Oregon’s U.S. senators say they will press the Federal Emergency Management Agency and others to step up their efforts to aid people and businesses who lost their property or saw it damaged by the recent wildfires that swept the state after Labor Day.
Sens. Ron Wyden and Jeff Merkley concluded a second round of statewide visits Saturday, Sept. 26, with a stopover in Mill City in Santiam Canyon.
Three fires — Beachie Creek, Lionshead and Riverside across Clackamas, Marion and Linn counties — account for more than half of the 1 million acres of forest lands burned in the Labor Day wildfires. Unusual east winds blew dense smoke all the way into Salem and Portland.
Wyden said community meetings with FEMA are planned in Stayton — at the western end of the canyon — plus Mill City, Gates and Lyons in the canyon.
“Communication is up at the top of the list,” Wyden said. “Nothing in small-town rural Oregon comes together without decent communication. Housing is another urgent priority. Then I’d probably put debris, slash and landslides as a third issue coming up. We feel that FEMA can do more in each of those areas.”
The senators met with Toney Raines, an official in the recovery division of FEMA’s regional office in Bothell, Wash., and several local officials.
“Everybody wants to help,” Mill City Mayor Tim Kirsch said. “We are getting so many calls from across the United States from people who want to donate labor and money. Coordination is a big thing for something like this.”
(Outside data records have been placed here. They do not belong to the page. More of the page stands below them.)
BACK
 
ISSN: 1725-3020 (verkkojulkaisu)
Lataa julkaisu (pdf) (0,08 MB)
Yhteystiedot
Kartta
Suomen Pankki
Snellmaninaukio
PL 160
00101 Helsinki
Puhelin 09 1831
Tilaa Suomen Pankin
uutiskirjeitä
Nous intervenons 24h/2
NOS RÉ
Though only about 20 homes were lost to the fires themselves, Kirsch said Mill City — with a population of barely 2,000 — will be the center of recovery efforts. The nearby communities of Gates and Lyons were devastated.
“Everybody upriver is going to depend on us to supply the temporary housing,” Kirsch said. “We are the only ones with the infrastructure in place to hook up with water and sewer.”
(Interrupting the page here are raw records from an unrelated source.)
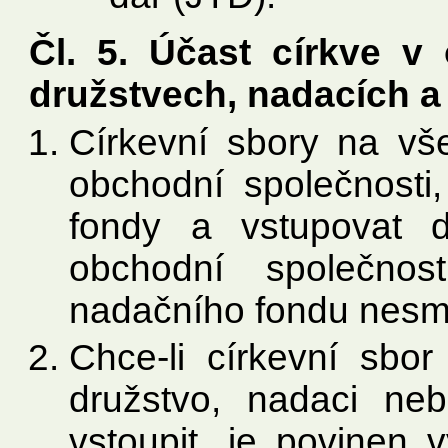
Čl. 5. Účast církve v
družstvech, nadacích 
Církevní sbory na vš
obchodní společnosti
fondy a vstupovat 
obchodní společnos
nadačního fondu nesmí 
Chce-li církevní sbor
družstvo, nadaci ne
vstoupit, je povinen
Under questioning by Wyden, Raines said FEMA will have to find space for 65 trailers for use as temporary housing — and the nearest trailers were in Tracy, Calif., outside Stockton.
Todd Miller, superintendent of the Santiam Canyon School District, said the wildfires resulted in smoke damage he estimates at $2.5 million.
“I have teams ready to start cleaning,” Miller said. “I do not have an answer to who pays for it.”
Most of the buildings at the former Gates Elementary School, which the district sold in 2014 after moving the school to Mill City, were destroyed in the fire. But the historic 1927 building survived.
‘Have them move quickly’
Merkley also said one reason for his visit with Wyden was to press FEMA and other agencies to let people know how they can start on recovery efforts.
“We are trying to put oil on those (governmental) gears and have them move more quickly so that we can get those issues answered and people can move forward with confidence,” he said.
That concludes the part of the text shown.